## Data for this task
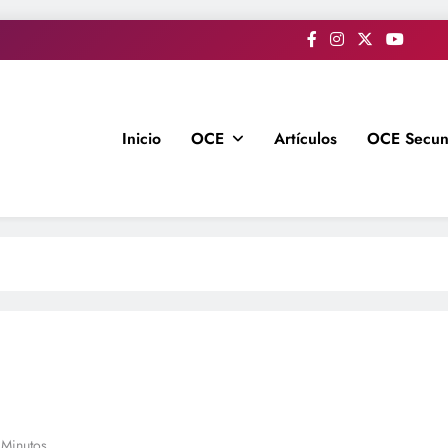
Inicio
OCE
Artículos
OCE Secun
 Minutos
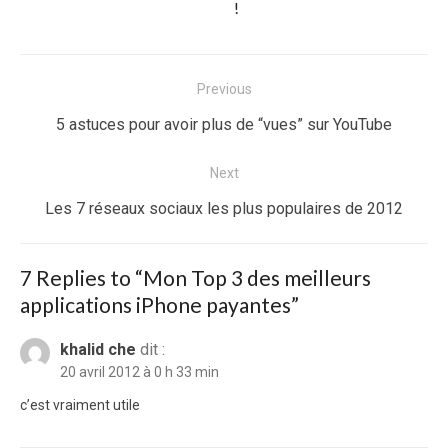
!
Navigation
Previous
de
Previous
5 astuces pour avoir plus de “vues” sur YouTube
l’article
post:
Next
Next
Les 7 réseaux sociaux les plus populaires de 2012
post:
7 Replies to “
Mon Top 3 des meilleurs
applications iPhone payantes
”
khalid che
dit :
20 avril 2012 à 0 h 33 min
c’est vraiment utile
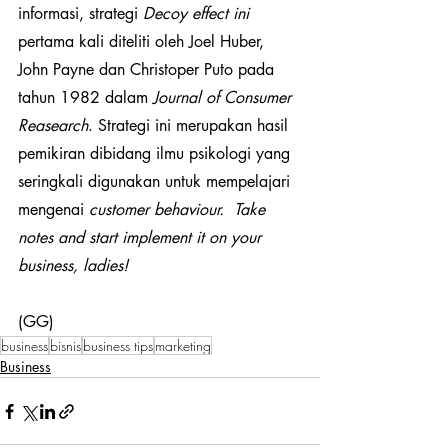
informasi, strategi 
Decoy effect ini 
pertama kali diteliti oleh Joel Huber, 
John Payne dan Christoper Puto pada 
tahun 1982 dalam 
Journal of Consumer 
Reasearch
. Strategi ini merupakan hasil 
pemikiran dibidang ilmu psikologi yang 
seringkali digunakan untuk mempelajari 
mengenai 
customer behaviour.
Take 
notes and start implement it on your 
business, ladies!
(GG)
business
bisnis
business tips
marketing
Business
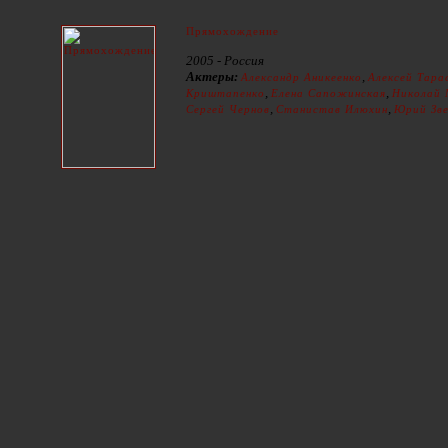
Прямохождение
2005 - Россия
Актеры:
,
Александр Аникеенко
Алексей Тара
,
,
Криштапенко
Елена Сапожинская
Николай
,
,
Сергей Чернов
Станистав Илюхин
Юрий Зве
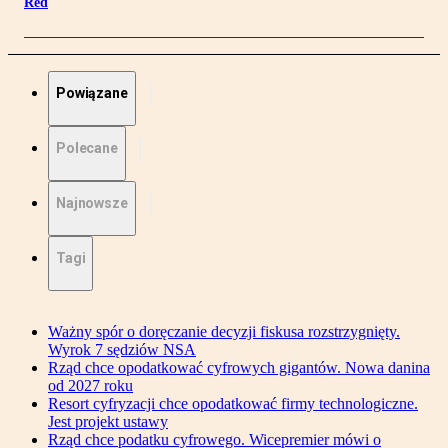
Red
Powiązane
Polecane
Najnowsze
Tagi
Ważny spór o doręczanie decyzji fiskusa rozstrzygnięty.
Wyrok 7 sędziów NSA
Rząd chce opodatkować cyfrowych gigantów. Nowa danina
od 2027 roku
Resort cyfryzacji chce opodatkować firmy technologiczne.
Jest projekt ustawy
Rząd chce podatku cyfrowego. Wicepremier mówi o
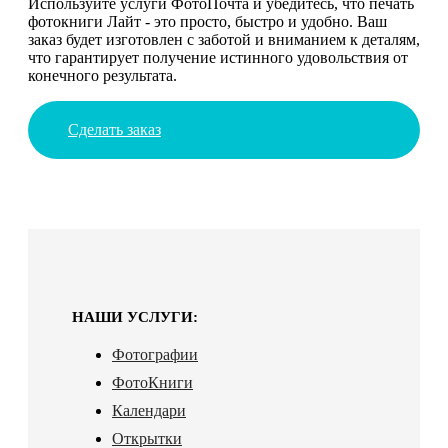
Используйте услуги ФотоПочта и убедитесь, что печать
фотокниги Лайт - это просто, быстро и удобно. Ваш
заказ будет изготовлен с заботой и вниманием к деталям,
что гарантирует получение истинного удовольствия от
конечного результата.
Сделать заказ
НАШИ УСЛУГИ:
Фотографии
ФотоКниги
Календари
Открытки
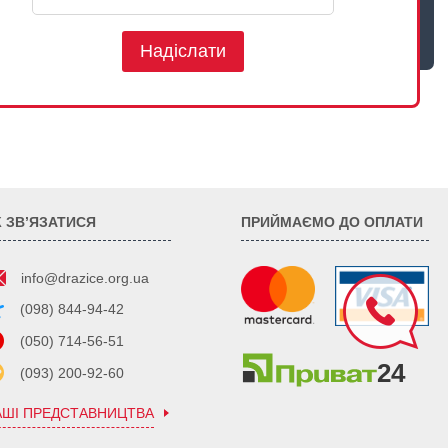
Надіслати
К ЗВ’ЯЗАТИСЯ
ПРИЙМАЄМО ДО ОПЛАТИ
info@drazice.org.ua
(098) 844-94-42
(050) 714-56-51
(093) 200-92-60
АШІ ПРЕДСТАВНИЦТВА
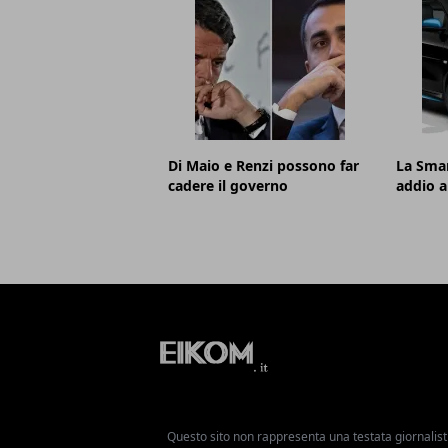
Di Maio e Renzi possono far
La Smar
cadere il governo
addio a
Questo sito non rappresenta una testata giornalist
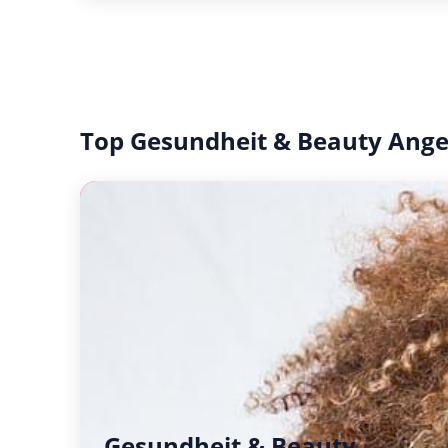
Top Gesundheit & Beauty Ang
Gesundheit & Beauty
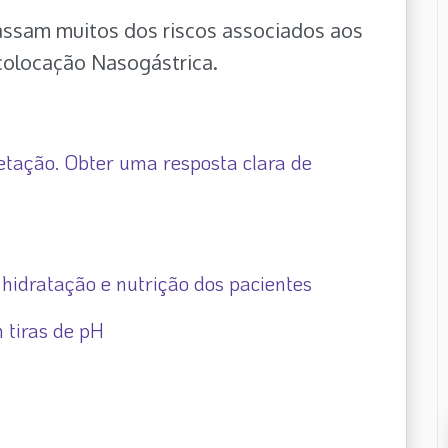
assam muitos dos riscos associados aos
colocação Nasogástrica.
etação. Obter uma resposta clara de
 hidratação e nutrição dos pacientes
 tiras de pH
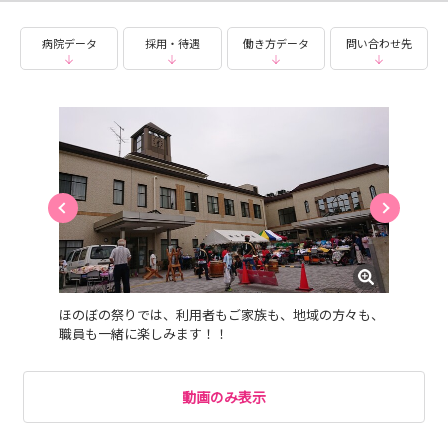
【採用サイト】 https://yokoryo-recruit.jp/
病院データ
採用・待遇
働き方データ
問い合わせ先
じっくり、ゆっくり自分のペースで働ける職場です。是
非、来てください。
ほのぼの祭りでは、利用者もご家族も、地域の方々も、
職員も一緒に楽しみます！！
動画のみ表示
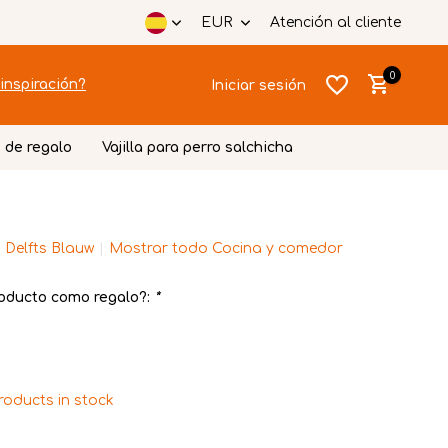
EUR
Atención al cliente
0
inspiración?
Iniciar sesión
 de regalo
Vajilla para perro salchicha
 Delfts Blauw
Mostrar todo Cocina y comedor
Crear una
Crear una
cuenta
cuenta
oducto como regalo?:
*
roducts in stock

## Task details
Could you transcribe all of the data exactly and omit the pictures?

## Written answer
Inicio
OCE
Artículos
OCE Secun
 Minutos
!
Navigation
Previous
de
Previous
5 astuces pour avoir plus de “vues” sur YouTube
l’article
post:
Next
Next
Les 7 réseaux sociaux les plus populaires de 2012
post:
7 Replies to “
Mon Top 3 des meilleurs
applications iPhone payantes
”
khalid che
dit :
20 avril 2012 à 0 h 33 min
c’est vraiment utile
informasi, strategi 
Decoy effect ini 
pertama kali diteliti oleh Joel Huber, 
John Payne dan Christoper Puto pada 
tahun 1982 dalam 
Journal of Consumer 
Reasearch
. Strategi ini merupakan hasil 
pemikiran dibidang ilmu psikologi yang 
seringkali digunakan untuk mempelajari 
mengenai 
customer behaviour.
Take 
notes and start implement it on your 
business, ladies!
(GG)
business
bisnis
business tips
marketing
Business
Прямохождение
2005 - Россия
Актеры:
,
Александр Аникеенко
Алексей Тара
,
,
Криштапенко
Елена Сапожинская
Николай
,
,
Сергей Чернов
Станистав Илюхин
Юрий Зве
Red
Powiązane
Polecane
Najnowsze
Tagi
Ważny spór o doręczanie decyzji fiskusa rozstrzygnięty.
Wyrok 7 sędziów NSA
Rząd chce opodatkować cyfrowych gigantów. Nowa danina
od 2027 roku
Resort cyfryzacji chce opodatkować firmy technologiczne.
Jest projekt ustawy
Rząd chce podatku cyfrowego. Wicepremier mówi o
Используйте услуги ФотоПочта и убедитесь, что печать
фотокниги Лайт - это просто, быстро и удобно. Ваш
заказ будет изготовлен с заботой и вниманием к деталям,
что гарантирует получение истинного удовольствия от
конечного результата.
Сделать заказ
НАШИ УСЛУГИ:
Фотографии
ФотоКниги
Календари
Открытки
Надіслати
К ЗВ’ЯЗАТИСЯ
ПРИЙМАЄМО ДО ОПЛАТИ
info@drazice.org.ua
(098) 844-94-42
(050) 714-56-51
(093) 200-92-60
АШІ ПРЕДСТАВНИЦТВА
Di Maio e Renzi possono far
La Smar
cadere il governo
addio a
Questo sito non rappresenta una testata giornalist
Top Gesundheit & Beauty Ang
Gesundheit & Beauty
assam muitos dos riscos associados aos
colocação Nasogástrica.
etação. Obter uma resposta clara de
 hidratação e nutrição dos pacientes
 tiras de pH
【採用サイト】 https://yokoryo-recruit.jp/
病院データ
採用・待遇
働き方データ
問い合わせ先
じっくり、ゆっくり自分のペースで働ける職場です。是
非、来てください。
ほのぼの祭りでは、利用者もご家族も、地域の方々も、
職員も一緒に楽しみます！！
動画のみ表示
EUR
Atención al cliente
0
inspiración?
Iniciar sesión
 de regalo
Vajilla para perro salchicha
 Delfts Blauw
Mostrar todo Cocina y comedor
Crear una
Crear una
cuenta
cuenta
oducto como regalo?:
*
roducts in stock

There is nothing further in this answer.